A dense ring of material around a dwarf planet does not seem like much, but it is the reason why the scientific community in Europe is shocked and bewildered by what Quaoar may end up being.
Quaoar is a dwarf planet, that is, it cannot be categorized as a planet or minor body of the Solar System. It was the Exoplanet Characterization Satellite, Cheops, of the European Space Agency (ESA) that discovered this interesting world.
According to a report published on the website of Sputnik News Latin, Quaoar is one of about 3,000 smaller bodies that orbit the Sunbeyond Neptune, and is the seventh largest.
ESA confirmed that observations of the star, carried out between 2018 and 2021, revealed that it has a ring located further away than scientists thought possible.
the mysterious ring
This dense ring is a mystery because all the material that makes it up should have condensed, forming a small moon, something that did not happen. He release indicates: “Early results suggest that Quaoar’s frigid temperatures may prevent the icy particles from sticking together, but more research is needed.”.
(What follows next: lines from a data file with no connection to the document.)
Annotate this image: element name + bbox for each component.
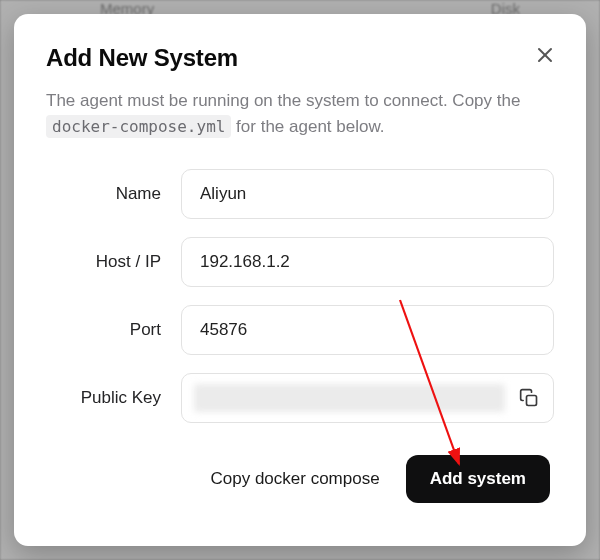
label-port: Port [46,320,161,340]
label-name: Name [46,184,161,204]
modal-desc-text-after: for the agent below. [231,117,384,136]
name-input[interactable] [181,169,554,219]
row-name: Name [46,169,554,219]
public-key-masked [194,384,505,412]
label-public-key: Public Key [46,388,161,408]
label-host: Host / IP [46,252,161,272]
modal-description: The agent must be running on the system … [46,88,554,141]
copy-docker-compose-button[interactable]: Copy docker compose [210,469,379,489]
public-key-field[interactable] [181,373,554,423]
add-system-button[interactable]: Add system [406,455,550,503]
copy-key-button[interactable] [515,384,543,412]
row-port: Port [46,305,554,355]
modal-footer: Copy docker compose Add system [46,455,554,503]
copy-icon [519,388,539,408]
host-input[interactable] [181,237,554,287]
port-input[interactable] [181,305,554,355]
row-public-key: Public Key [46,373,554,423]
row-host: Host / IP [46,237,554,287]
close-icon [536,46,554,64]
form: Name Host / IP Port Public Key [46,169,554,423]
code-filename: docker-compose.yml [46,115,231,138]
modal-title: Add New System [46,44,238,72]
svg-rect-2 [527,395,537,405]
close-button[interactable] [532,42,558,68]
add-system-modal: Add New System The agent must be running… [14,14,586,546]
modal-desc-text: The agent must be running on the system … [46,91,520,110]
These findings challenge Roche’s limit, which is the smallest distance that a body orbiting a larger one can be and remain whole by virtue of its gravitational cohesion alone. An example of this is all of Saturn’s rings, which lie within that boundary.
Giovanni Bryno, an expert at the INAF Astrophysical Observatory of Catania, Italy, explained: “As a result of our observations, the classical notion that dense rings survive only within the Roche limit of a planetary body needs to be thoroughly revised.”
“So what’s so intriguing about this discovery around Quaoar is that the ring of material is much further away than the Roche limit.”, he added.